Telle est la question que nous posent les organisateurs du colloque qui nous
réunit aujourd'hui.
La mondialisation est une tendance à
l'intégration économique, sociale et politique entre les diverses populations
du monde. Sur le plan économique, elle englobe toutes les forces qui tendent à
ramener le monde à un seul espace de marché. L'un de ses effets les plus
mesurables est l'importance croissante du commerce extérieur dans l'économie
des pays.
La mondialisation pose plusieurs défis aux
gouvernements nationaux quant à leur capacité de répondre aux besoins
économiques et sociaux des populations. Mais soulève-t-elle la question de
leur existence même? Va-t-elle les fondre dans de grands ensembles? Ou, au
contraire, les disloquer en plus petites unités? Étant donné mes
responsabilités pour l'unité canadienne, on comprendra que j'aborde la
question sous l'angle de l'existence des pays. Votre question devient alors la
suivante : la mondialisation des marchés va-t-elle faire augmenter ou diminuer
le nombre de pays sur la planète?
Certains disent que la mondialisation des
marchés va amener les pays à s'amalgamer, par un effet de convergence;
d'autres prédisent, au contraire, que ce même phénomène va faire éclater
plusieurs pays, par un effet de divergence.

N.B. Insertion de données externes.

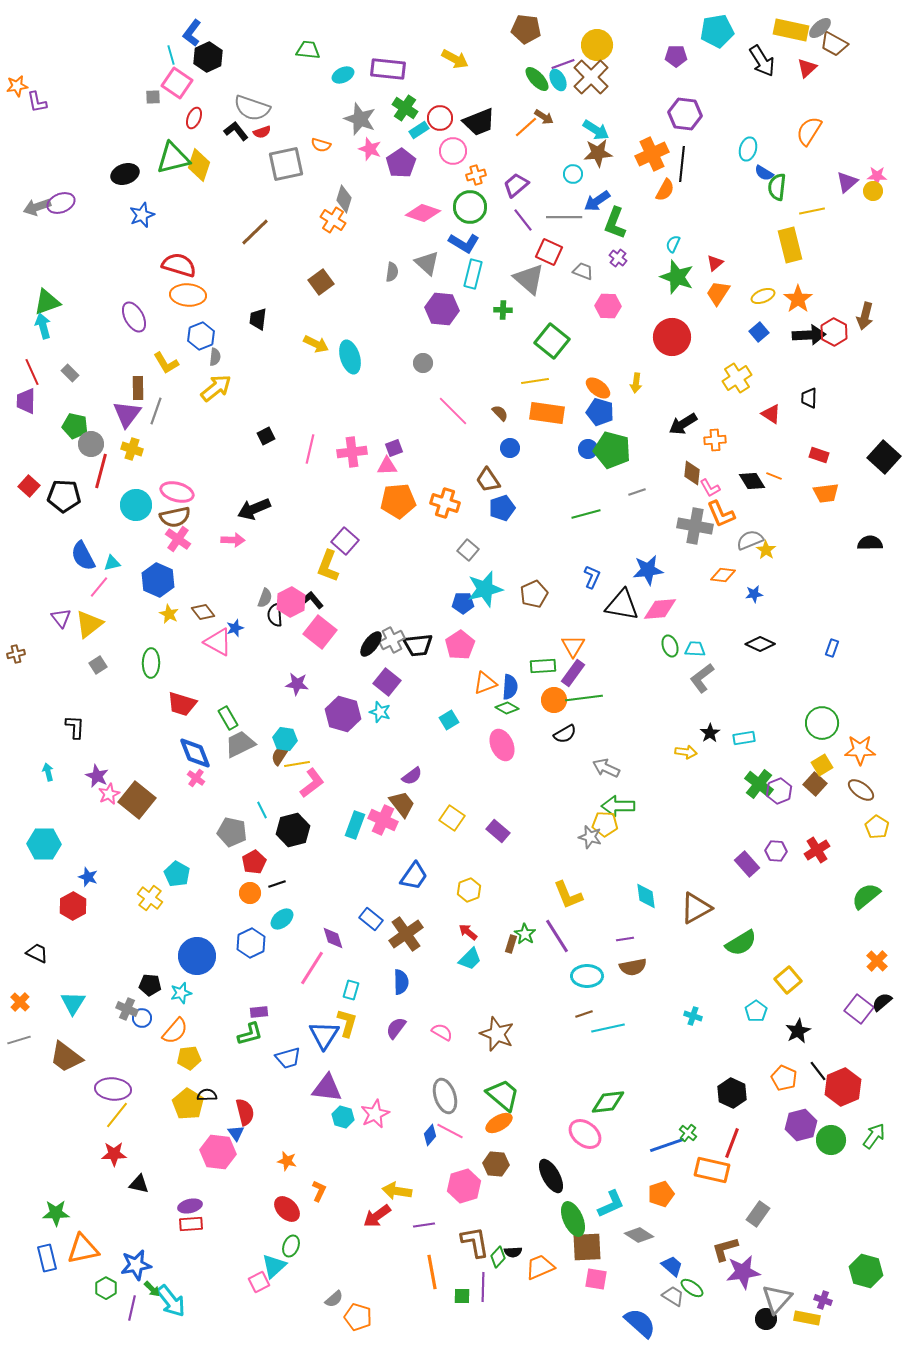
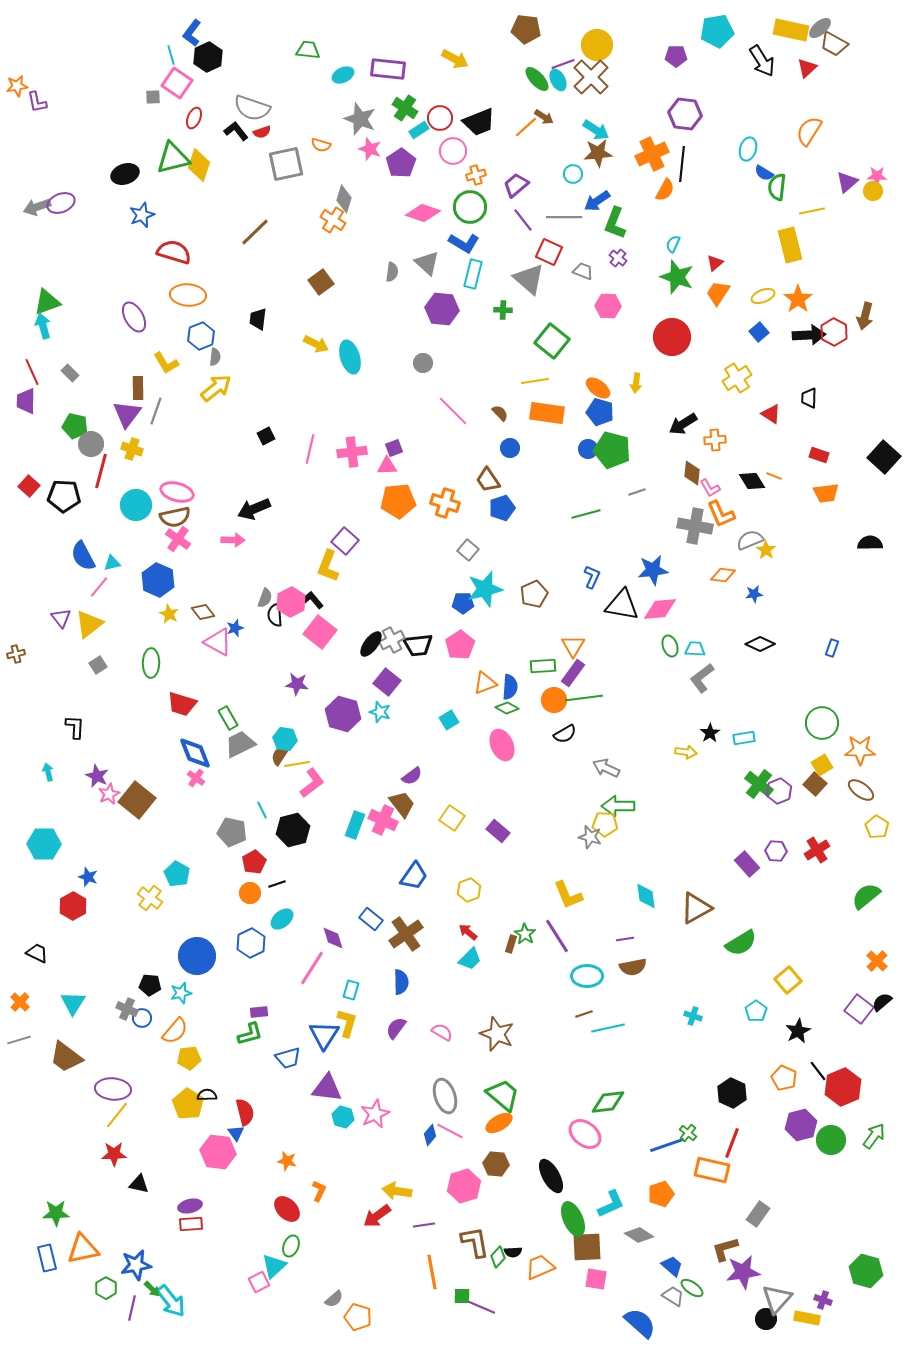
red semicircle at (179, 265): moved 5 px left, 13 px up
blue star at (648, 570): moved 5 px right
purple line at (483, 1287): moved 2 px left, 20 px down; rotated 68 degrees counterclockwise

Les premiers affirment que la mondialisation des
marchés entraîne une concentration de l'économie qui rend elle-même
nécessaire une concentration politique, et que l'avenir appartient à des
organismes supra-nationaux tels l'Union européenne, l'Aléna, l'Organisation
mondiale du commerce, bien davantage qu'aux États traditionnels, lesquels,
devenus obsolètes, devraient s'effacer peu à peu. Les frontières nationales
n'auront plus d'importance, prédisent-ils.
Les seconds annoncent la montée des petites
régions, entités plus homogènes qui pourront s'adapter avec souplesse et
trouver leur niche spécialisée dans le gigantisme du marché mondial.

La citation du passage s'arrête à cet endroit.